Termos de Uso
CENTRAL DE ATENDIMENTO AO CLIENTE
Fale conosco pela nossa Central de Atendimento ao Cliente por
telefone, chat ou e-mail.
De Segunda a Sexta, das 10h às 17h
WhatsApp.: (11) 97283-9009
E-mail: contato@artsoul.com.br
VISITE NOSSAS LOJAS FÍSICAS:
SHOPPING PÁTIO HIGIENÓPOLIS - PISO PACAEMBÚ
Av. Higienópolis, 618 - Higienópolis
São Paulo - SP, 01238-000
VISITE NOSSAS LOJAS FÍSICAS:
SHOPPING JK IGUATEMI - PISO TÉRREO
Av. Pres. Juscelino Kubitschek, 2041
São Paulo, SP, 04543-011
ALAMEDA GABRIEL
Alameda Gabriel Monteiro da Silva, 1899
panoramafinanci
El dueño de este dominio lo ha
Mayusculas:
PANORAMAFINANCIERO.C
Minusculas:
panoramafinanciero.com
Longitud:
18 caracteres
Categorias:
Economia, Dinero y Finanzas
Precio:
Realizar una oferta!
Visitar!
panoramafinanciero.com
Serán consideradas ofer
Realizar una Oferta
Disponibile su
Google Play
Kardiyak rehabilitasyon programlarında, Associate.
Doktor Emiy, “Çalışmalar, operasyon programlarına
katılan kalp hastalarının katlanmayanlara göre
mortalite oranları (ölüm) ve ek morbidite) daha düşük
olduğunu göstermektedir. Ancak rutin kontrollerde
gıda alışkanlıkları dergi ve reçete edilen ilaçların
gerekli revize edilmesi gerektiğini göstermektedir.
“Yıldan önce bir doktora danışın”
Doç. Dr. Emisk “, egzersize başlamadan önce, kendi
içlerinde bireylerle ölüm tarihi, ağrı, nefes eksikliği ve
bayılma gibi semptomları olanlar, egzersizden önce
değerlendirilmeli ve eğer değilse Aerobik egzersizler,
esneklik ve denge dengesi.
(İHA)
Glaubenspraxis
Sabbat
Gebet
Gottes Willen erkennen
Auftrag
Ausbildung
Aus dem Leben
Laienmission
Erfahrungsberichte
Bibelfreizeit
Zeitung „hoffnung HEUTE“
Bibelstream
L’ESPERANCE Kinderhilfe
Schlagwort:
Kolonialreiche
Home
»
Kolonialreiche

....

_What to work on_.
Precisely the line with "Gottes Willen erkennen" and the lines after it, up to the last line of the entries above, are to be reproduced, and nothing more.

_Exercise output_.
Gottes Willen erkennen
Auftrag
Ausbildung
Aus dem Leben
Laienmission
Erfahrungsberichte
Bibelfreizeit
Zeitung „hoffnung HEUTE“
Bibelstream
L’ESPERANCE Kinderhilfe
Schlagwort:
Kolonialreiche
Home
»
Kolonialreiche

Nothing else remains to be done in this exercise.